- WORK INSTRUCTIONS -
Print the whole listing below exactly, skipping every picture.

- SOURCE DATA -

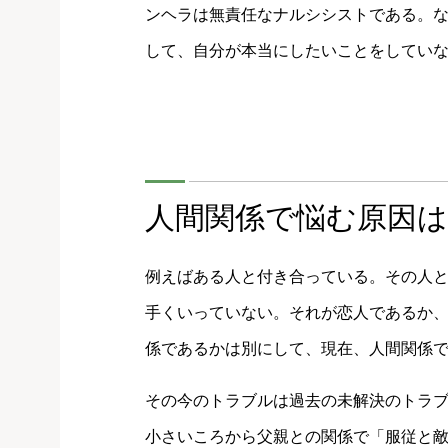
ンヘラは無責任なナルシシストである。
して、自分が本当にしたいことをしてい
人間関係で悩む原因
例えばある人と付き合っている。その人
手くいっていない。それが恋人であるか
係であるかは別にして、現在、人間関係
その今のトラブルは過去の未解決のトラ
小さいころから父親との関係で「服従と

- RESULT -
ンヘラは無責任なナルシシストである。
して、自分が本当にしたいことをしてい
人間関係で悩む原因
例えばある人と付き合っている。その人
手くいっていない。それが恋人であるか
係であるかは別にして、現在、人間関係
その今のトラブルは過去の未解決のトラ
小さいころから父親との関係で「服従と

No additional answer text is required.